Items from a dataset
#####

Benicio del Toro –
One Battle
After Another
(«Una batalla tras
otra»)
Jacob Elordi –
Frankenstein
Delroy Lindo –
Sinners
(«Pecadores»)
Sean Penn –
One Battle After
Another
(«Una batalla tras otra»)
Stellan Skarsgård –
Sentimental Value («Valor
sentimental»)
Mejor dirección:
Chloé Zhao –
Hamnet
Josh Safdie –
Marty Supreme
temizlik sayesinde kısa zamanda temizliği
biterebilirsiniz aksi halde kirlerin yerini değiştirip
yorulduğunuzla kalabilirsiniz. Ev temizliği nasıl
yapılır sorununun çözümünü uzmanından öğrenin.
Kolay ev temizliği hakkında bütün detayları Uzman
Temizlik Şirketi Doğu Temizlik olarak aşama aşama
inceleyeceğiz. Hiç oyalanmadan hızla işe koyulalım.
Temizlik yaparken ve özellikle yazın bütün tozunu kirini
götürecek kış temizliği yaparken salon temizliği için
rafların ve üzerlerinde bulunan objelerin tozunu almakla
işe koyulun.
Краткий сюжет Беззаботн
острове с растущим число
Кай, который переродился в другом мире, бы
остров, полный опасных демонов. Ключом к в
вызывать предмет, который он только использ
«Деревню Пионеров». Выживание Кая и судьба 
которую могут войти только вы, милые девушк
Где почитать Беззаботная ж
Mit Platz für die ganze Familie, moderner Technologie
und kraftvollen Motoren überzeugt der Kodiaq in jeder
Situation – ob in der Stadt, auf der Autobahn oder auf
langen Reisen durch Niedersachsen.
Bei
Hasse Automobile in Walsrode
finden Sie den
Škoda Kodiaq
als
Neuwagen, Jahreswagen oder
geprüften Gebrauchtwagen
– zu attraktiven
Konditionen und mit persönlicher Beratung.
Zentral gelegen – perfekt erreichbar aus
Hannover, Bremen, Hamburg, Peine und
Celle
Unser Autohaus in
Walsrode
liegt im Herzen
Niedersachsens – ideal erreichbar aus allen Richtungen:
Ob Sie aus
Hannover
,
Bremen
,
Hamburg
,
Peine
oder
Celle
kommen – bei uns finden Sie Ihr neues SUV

#####

*What the task requires:* All of the records above need to be printed again exactly as they appear.

*Task result:*
Benicio del Toro –
One Battle
After Another
(«Una batalla tras
otra»)
Jacob Elordi –
Frankenstein
Delroy Lindo –
Sinners
(«Pecadores»)
Sean Penn –
One Battle After
Another
(«Una batalla tras otra»)
Stellan Skarsgård –
Sentimental Value («Valor
sentimental»)
Mejor dirección:
Chloé Zhao –
Hamnet
Josh Safdie –
Marty Supreme
temizlik sayesinde kısa zamanda temizliği
biterebilirsiniz aksi halde kirlerin yerini değiştirip
yorulduğunuzla kalabilirsiniz. Ev temizliği nasıl
yapılır sorununun çözümünü uzmanından öğrenin.
Kolay ev temizliği hakkında bütün detayları Uzman
Temizlik Şirketi Doğu Temizlik olarak aşama aşama
inceleyeceğiz. Hiç oyalanmadan hızla işe koyulalım.
Temizlik yaparken ve özellikle yazın bütün tozunu kirini
götürecek kış temizliği yaparken salon temizliği için
rafların ve üzerlerinde bulunan objelerin tozunu almakla
işe koyulun.
Краткий сюжет Беззаботн
острове с растущим число
Кай, который переродился в другом мире, бы
остров, полный опасных демонов. Ключом к в
вызывать предмет, который он только использ
«Деревню Пионеров». Выживание Кая и судьба 
которую могут войти только вы, милые девушк
Где почитать Беззаботная ж
Mit Platz für die ganze Familie, moderner Technologie
und kraftvollen Motoren überzeugt der Kodiaq in jeder
Situation – ob in der Stadt, auf der Autobahn oder auf
langen Reisen durch Niedersachsen.
Bei
Hasse Automobile in Walsrode
finden Sie den
Škoda Kodiaq
als
Neuwagen, Jahreswagen oder
geprüften Gebrauchtwagen
– zu attraktiven
Konditionen und mit persönlicher Beratung.
Zentral gelegen – perfekt erreichbar aus
Hannover, Bremen, Hamburg, Peine und
Celle
Unser Autohaus in
Walsrode
liegt im Herzen
Niedersachsens – ideal erreichbar aus allen Richtungen:
Ob Sie aus
Hannover
,
Bremen
,
Hamburg
,
Peine
oder
Celle
kommen – bei uns finden Sie Ihr neues SUV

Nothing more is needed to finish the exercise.